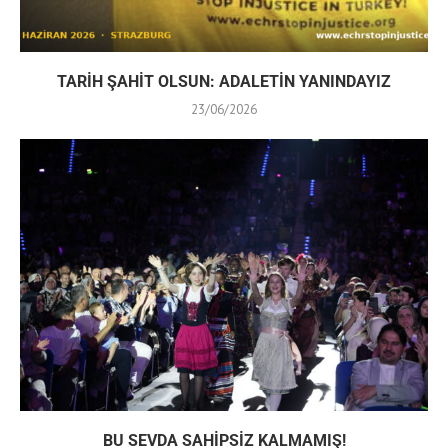
TARİH ŞAHİT OLSUN: ADALETİN YANINDAYIZ
23/06/2026
BU SEVDA SAHİPSİZ KALMAMIŞ!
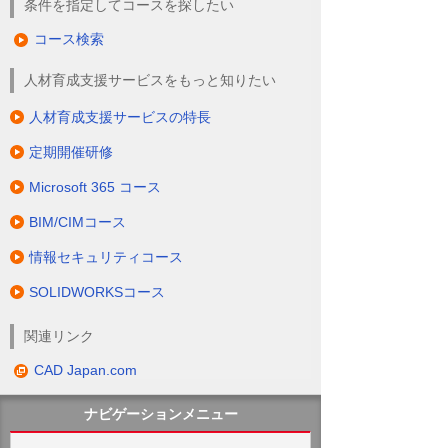
条件を指定してコースを探したい
コース検索
人材育成支援サービスをもっと知りたい
人材育成支援サービスの特長
定期開催研修
Microsoft 365 コース
BIM/CIMコース
情報セキュリティコース
SOLIDWORKSコース
関連リンク
CAD Japan.com
ナビゲーションメニュー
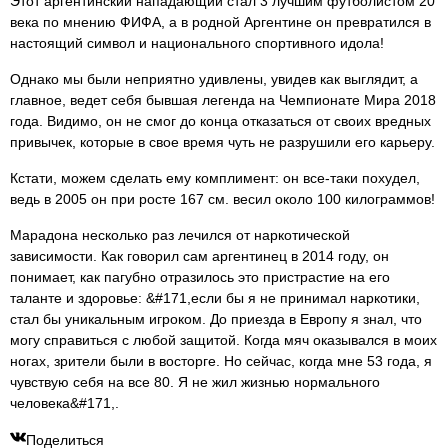
Этот аргентинский нападающий стал 3 лучшим футболистом 20
века по мнению ФИФА, а в родной Аргентине он превратился в
настоящий символ и национального спортивного идола!
Однако мы были неприятно удивлены, увидев как выглядит, а
главное, ведет себя бывшая легенда на Чемпионате Мира 2018
года. Видимо, он не смог до конца отказаться от своих вредных
привычек, которые в свое время чуть не разрушили его карьеру.
Кстати, можем сделать ему комплимент: он все-таки похудел,
ведь в 2005 он при росте 167 см. весил около 100 килограммов!
Марадона несколько раз лечился от наркотической
зависимости. Как говорил сам аргентинец в 2014 году, он
понимает, как пагубно отразилось это пристрастие на его
таланте и здоровье: &#171,если бы я не принимал наркотики,
стал бы уникальным игроком. До приезда в Европу я знал, что
могу справиться с любой защитой. Когда мяч оказывался в моих
ногах, зрители были в восторге. Но сейчас, когда мне 53 года, я
чувствую себя на все 80. Я не жил жизнью нормального
человека&#171,.
Поделиться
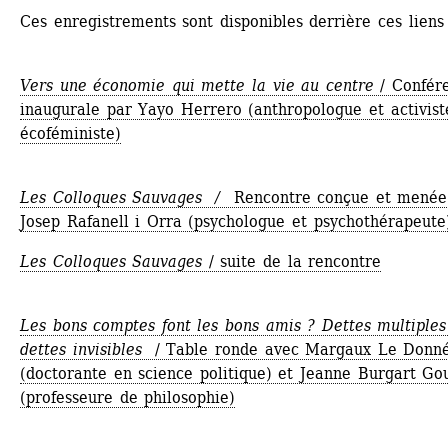
Ces enregistrements sont disponibles derrière ces liens 
Vers une économie qui mette la vie au centre
/ Confére
inaugurale par Yayo Herrero (anthropologue et activiste
écoféministe)
Les Colloques Sauvages / 
Rencontre conçue et menée 
Josep Rafanell i Orra (psychologue et psychothérapeute
Les Colloques Sauvages
/ suite de la rencontre
Les bons comptes font les bons amis ? Dettes multiples 
dettes invisibles
/ Table ronde avec Margaux Le Donné
(doctorante en science politique) et Jeanne Burgart Gou
(professeure de philosophie)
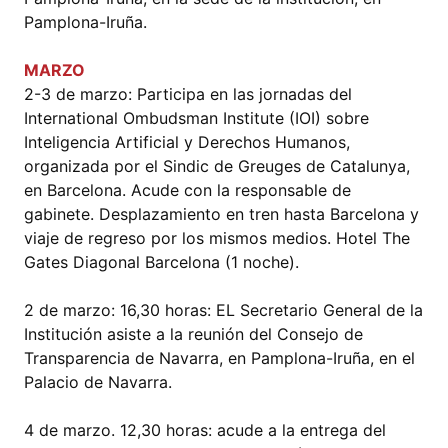
Pamplona-Iruña.
MARZO
2-3 de marzo: Participa en las jornadas del
International Ombudsman Institute (IOI) sobre
Inteligencia Artificial y Derechos Humanos,
organizada por el Sindic de Greuges de Catalunya,
en Barcelona. Acude con la responsable de
gabinete. Desplazamiento en tren hasta Barcelona y
viaje de regreso por los mismos medios. Hotel The
Gates Diagonal Barcelona (1 noche).
2 de marzo: 16,30 horas: EL Secretario General de la
Institución asiste a la reunión del Consejo de
Transparencia de Navarra, en Pamplona-Iruña, en el
Palacio de Navarra.
4 de marzo. 12,30 horas: acude a la entrega del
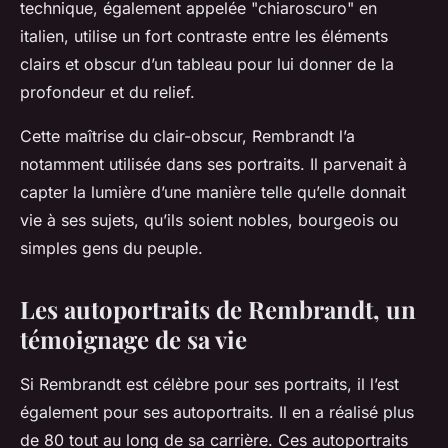
technique, également appelée "chiaroscuro" en
italien, utilise un fort contraste entre les éléments
clairs et obscur d’un tableau pour lui donner de la
profondeur et du relief.
Cette maîtrise du clair-obscur, Rembrandt l’a
notamment utilisée dans ses portraits. Il parvenait à
capter la lumière d’une manière telle qu’elle donnait
vie à ses sujets, qu’ils soient nobles, bourgeois ou
simples gens du peuple.
Les autoportraits de Rembrandt, un
témoignage de sa vie
Si Rembrandt est célèbre pour ses portraits, il l’est
également pour ses
autoportraits
. Il en a réalisé plus
de 80 tout au long de sa carrière. Ces autoportraits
- - - - -
=== Exercise ===
In the entries above, find each line that includes the string "Sauvages" and copy it.

=== Your solution ===
Les Colloques Sauvages / 
Les Colloques Sauvages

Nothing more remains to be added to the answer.